━━ Input data

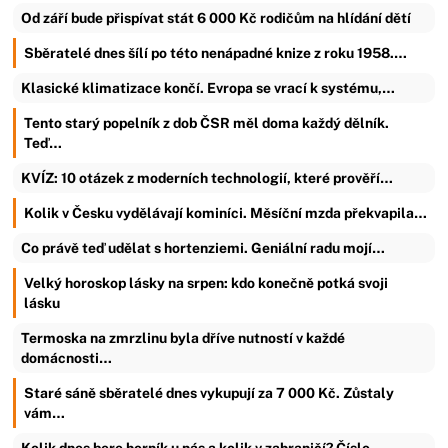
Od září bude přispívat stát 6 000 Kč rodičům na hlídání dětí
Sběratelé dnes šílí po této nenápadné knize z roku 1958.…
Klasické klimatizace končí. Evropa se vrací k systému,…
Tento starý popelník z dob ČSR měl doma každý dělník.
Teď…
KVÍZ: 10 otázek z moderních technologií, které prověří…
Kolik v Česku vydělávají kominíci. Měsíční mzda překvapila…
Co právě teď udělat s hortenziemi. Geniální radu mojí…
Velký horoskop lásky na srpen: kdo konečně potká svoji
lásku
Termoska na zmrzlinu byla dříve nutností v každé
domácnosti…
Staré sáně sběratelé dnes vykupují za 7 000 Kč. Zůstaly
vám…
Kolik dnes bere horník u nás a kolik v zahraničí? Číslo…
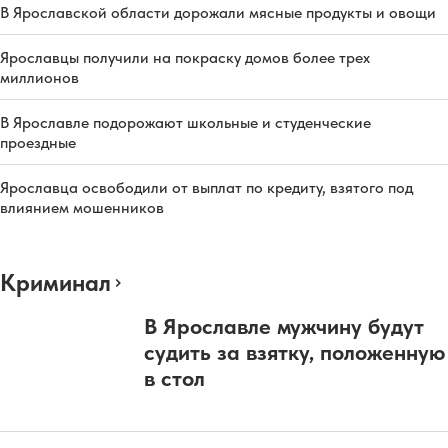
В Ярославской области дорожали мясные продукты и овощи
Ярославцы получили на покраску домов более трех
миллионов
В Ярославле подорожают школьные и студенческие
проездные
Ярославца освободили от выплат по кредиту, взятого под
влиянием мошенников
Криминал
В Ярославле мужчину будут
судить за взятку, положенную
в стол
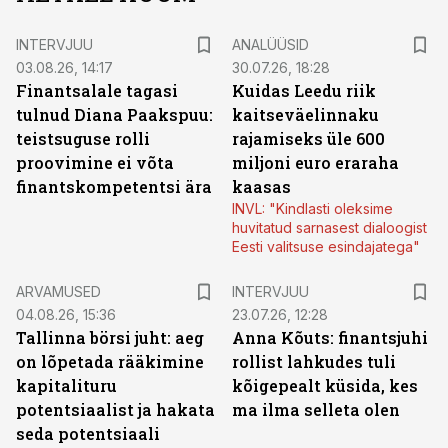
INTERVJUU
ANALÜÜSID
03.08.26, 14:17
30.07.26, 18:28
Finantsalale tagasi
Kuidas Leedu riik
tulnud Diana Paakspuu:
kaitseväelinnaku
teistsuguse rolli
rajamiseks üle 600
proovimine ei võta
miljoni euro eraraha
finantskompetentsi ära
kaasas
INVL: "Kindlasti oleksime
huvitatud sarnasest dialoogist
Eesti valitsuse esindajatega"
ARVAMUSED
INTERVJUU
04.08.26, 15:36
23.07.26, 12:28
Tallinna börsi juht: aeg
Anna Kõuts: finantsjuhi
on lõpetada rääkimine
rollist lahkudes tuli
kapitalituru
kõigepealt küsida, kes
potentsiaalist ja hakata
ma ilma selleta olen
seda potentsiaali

━━━━

> [Exercise prompt]
Pick out all lines from the data above in which the word "Kolik" appears.

> [Answer space]
Kolik v Česku vydělávají kominíci. Měsíční mzda překvapila…
Kolik dnes bere horník u nás a kolik v zahraničí? Číslo…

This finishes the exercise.